This master thesis describes an example of applying machine learning methods on data model built from the most frequent sequences of events, occurring in log data of identity management system, connected with log data of DHCP server and access control system of medium sized Slovenian enterprise, with a goal of predicting employees’ performance for behavioral competence enthusiasm. Features were represented as a number of occurrences of different frequent sequence patterns for each user in multinomial and TF-IDF data format. Sequences with most discriminatory power based on class label, were extracted with Χ2 test and with Χ2 test with Bonferroni correction on all data.
The first and the second chapter present a concept of digital identity, identity management systems and main motivations for predicting users’ behavior with machine learning methods based on identity management systems.
The third chapter presents a concepts of machine learning, classification models training, feature generation process, and metrics for evaluation of classification models quality.
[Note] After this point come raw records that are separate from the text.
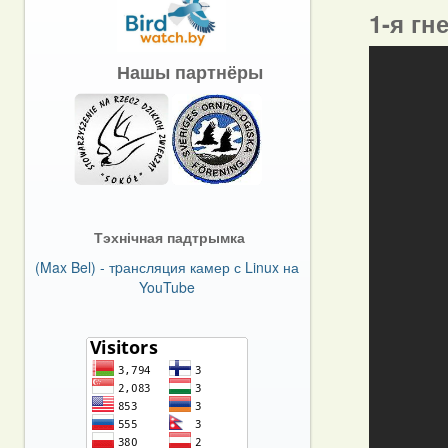
1-я гн
Нашы партнёры
Тэхнічная падтрымка
(Max Bel) - тpансляция камер с Linux на
YouTube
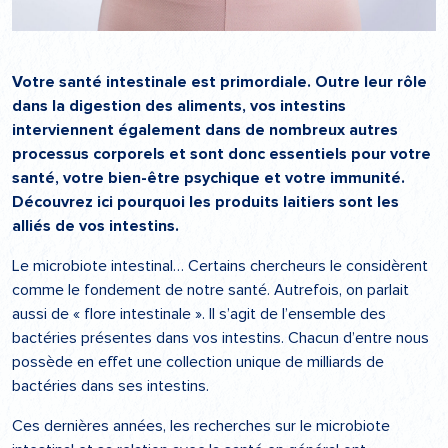
Votre santé intestinale est primordiale. Outre leur rôle
dans la digestion des aliments, vos intestins
interviennent également dans de nombreux autres
processus corporels et sont donc essentiels pour votre
santé, votre bien-être psychique et votre immunité.
Découvrez ici pourquoi les produits laitiers sont les
alliés de vos intestins.
Le microbiote intestinal… Certains chercheurs le considèrent
comme le fondement de notre santé. Autrefois, on parlait
aussi de « flore intestinale ». Il s’agit de l’ensemble des
bactéries présentes dans vos intestins. Chacun d’entre nous
possède en effet une collection unique de milliards de
bactéries dans ses intestins.
Ces dernières années, les recherches sur le microbiote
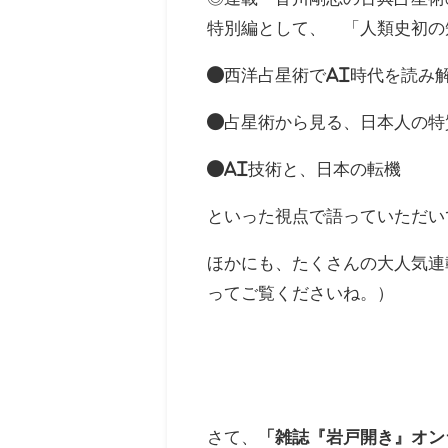
特別編として、 「人類史初の
●西洋占星術でAI時代を読み
●占星術から見る、日本人の特
●AI技術と、日本の転機
といった視点で語っていただい
ほかにも、たくさんの大人気連
ってご覧くださいね。）
さて、
「雑誌『岩戸開き』オン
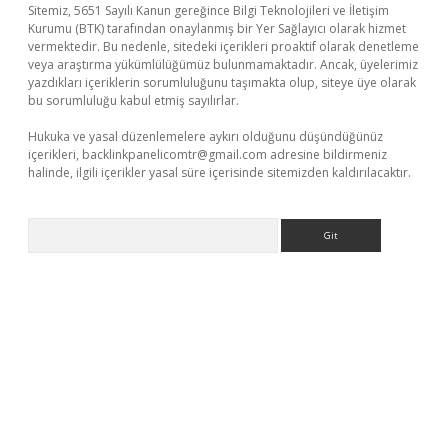
Sitemiz, 5651 Sayılı Kanun gereğince Bilgi Teknolojileri ve İletişim
Kurumu (BTK) tarafından onaylanmış bir Yer Sağlayıcı olarak hizmet
vermektedir. Bu nedenle, sitedeki içerikleri proaktif olarak denetleme
veya araştırma yükümlülüğümüz bulunmamaktadır. Ancak, üyelerimiz
yazdıkları içeriklerin sorumluluğunu taşımakta olup, siteye üye olarak
bu sorumluluğu kabul etmiş sayılırlar.
Hukuka ve yasal düzenlemelere aykırı olduğunu düşündüğünüz
içerikleri,
backlinkpanelicomtr@gmail.com
adresine bildirmeniz
halinde, ilgili içerikler yasal süre içerisinde sitemizden kaldırılacaktır.
Arama
iş
betexper.xyz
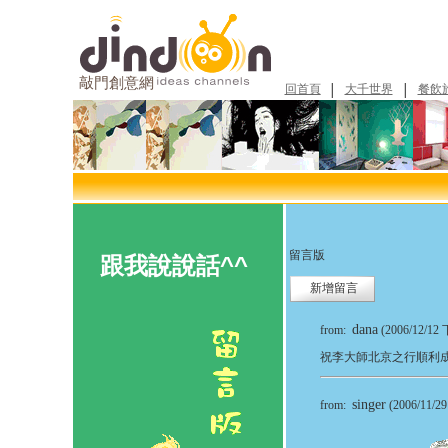
敲門創意網
回首頁
大千世界
餐飲
│
│
留言版
跟我說說話^^
新增留言
dana
from:
(2006/12/12 
祝李大師北京之行順利成
singer
from:
(2006/11/2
The chapter also presents use cases of application of machine learning methods on analysis of log data, with a goal of intrusion detection in information systems, and application of machine learning methods in the field of human resource management.
The fourth chapter describes process of data collection, preparation and data model building, and describes tools used in the thesis.
The fifth chapter describes procedures for users’ performance prediction with machine learning methods with comments on results.
The conclusion presents reasons for poor classification results and proposes other applications of analysis of identity management systems with machine learning methods.
|